Scan the material for the word "Minum", then return every line where it appears.

◆ Data under study
┄┄┄┄┄┄┄┄┄┄

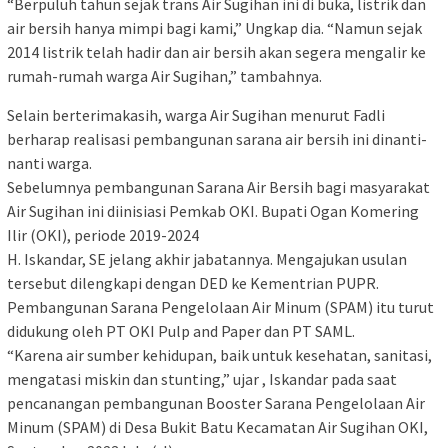
“Berpuluh tahun sejak trans Air Sugihan ini di buka, listrik dan
air bersih hanya mimpi bagi kami,” Ungkap dia. “Namun sejak
2014 listrik telah hadir dan air bersih akan segera mengalir ke
rumah-rumah warga Air Sugihan,” tambahnya.
Selain berterimakasih, warga Air Sugihan menurut Fadli
berharap realisasi pembangunan sarana air bersih ini dinanti-
nanti warga.
Sebelumnya pembangunan Sarana Air Bersih bagi masyarakat
Air Sugihan ini diinisiasi Pemkab OKI. Bupati Ogan Komering
Ilir (OKI), periode 2019-2024
H. Iskandar, SE jelang akhir jabatannya. Mengajukan usulan
tersebut dilengkapi dengan DED ke Kementrian PUPR.
Pembangunan Sarana Pengelolaan Air Minum (SPAM) itu turut
didukung oleh PT OKI Pulp and Paper dan PT SAML.
“Karena air sumber kehidupan, baik untuk kesehatan, sanitasi,
mengatasi miskin dan stunting,” ujar , Iskandar pada saat
pencanangan pembangunan Booster Sarana Pengelolaan Air
Minum (SPAM) di Desa Bukit Batu Kecamatan Air Sugihan OKI,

┄┄┄┄┄┄┄┄┄┄

◆ Reply to the task
Pembangunan Sarana Pengelolaan Air Minum (SPAM) itu turut
Minum (SPAM) di Desa Bukit Batu Kecamatan Air Sugihan OKI,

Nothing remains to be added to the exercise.